I would’ve argued with him if I could have, but I was still trying to process everything he said.
“You… You forgive me?” I whispered in a ragged breath.
“You never needed my forgiveness. We were just boys, and you did more for me than most people ever would. More than anyone ever has.”
“Y-you don’t hate me anymore?”
“I wanted to believe I hated you, especially when I first got here. You seemed to have so much, and I had nothing. But you were so sad, always so sad. I realized you hadn’t gotten off easy. It was too hard to hate you when I knew you were in just as much pain as I was. I know leaving me that day hurt you so much. Even with everything that happened to me, none of that was your fault, but you were forced to live with a choice no kid should’ve had to make.”

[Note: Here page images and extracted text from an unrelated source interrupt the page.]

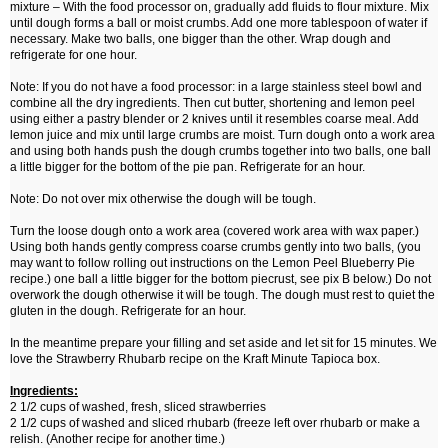
mixture – With the food processor on, gradually add fluids to flour mixture. Mix
until dough forms a ball or moist crumbs. Add one more tablespoon of water if
necessary. Make two balls, one bigger than the other. Wrap dough and
refrigerate for one hour.
Note: If you do not have a food processor: in a large stainless steel bowl and
combine all the dry ingredients. Then cut butter, shortening and lemon peel
using either a pastry blender or 2 knives until it resembles coarse meal. Add
lemon juice and mix until large crumbs are moist. Turn dough onto a work area
and using both hands push the dough crumbs together into two balls, one ball
a little bigger for the bottom of the pie pan. Refrigerate for an hour.
Note: Do not over mix otherwise the dough will be tough.
Turn the loose dough onto a work area (covered work area with wax paper.)
Using both hands gently compress coarse crumbs gently into two balls, (you
may want to follow rolling out instructions on the Lemon Peel Blueberry Pie
recipe.) one ball a little bigger for the bottom piecrust, see pix B below.) Do not
overwork the dough otherwise it will be tough. The dough must rest to quiet the
gluten in the dough. Refrigerate for an hour.
In the meantime prepare your filling and set aside and let sit for 15 minutes. We
love the Strawberry Rhubarb recipe on the Kraft Minute Tapioca box.
Ingredients:
2 1/2 cups of washed, fresh, sliced strawberries
2 1/2 cups of washed and sliced rhubarb (freeze left over rhubarb or make a
relish. (Another recipe for another time.)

I took my first real breath in years. Until recently telling my mother, I’d never told anyone what I did, or what Asher meant to me. I’d been too ashamed to. I’d told the authorities about a little boy named Asher, and about the other victims I’d seen, and the names and descriptions of the people who had a hand in trafficking us. Never more than that, though. Keeping the whole truth locked inside kept me a prisoner of my past, but I’d welcomed it. Not anymore. Now I wanted to be free, and I wanted to share my freedom with Asher.
Slipping my hand up his back, past his nape and into his hair, I brought him down for a kiss. It was tender, sweet, and I savored it, feeling other parts of our bodies come to life.
“When did you know?” I asked against his lips. “When did you know it was me?”
“In the hospital room. At first I couldn’t be sure because of how foggy my head felt, and just the years we’d spent apart. You were bigger than the last time I saw you too. But then you told me about your foundation. Freedom Fighters. And the way you looked at me… I was sure of it then.”
“How did I look at you?”
“Like you were guilty. Like you’d done something wrong.”
Because I had. I couldn’t look at him without seeing him crying in that field. “You knew, and yet you came home with me anyway.”
Asher looked torn, just as torn as I imagined he felt that day. “I had no choice. You were the only thing familiar to me.”
“Why didn’t you say something then, or any time after?”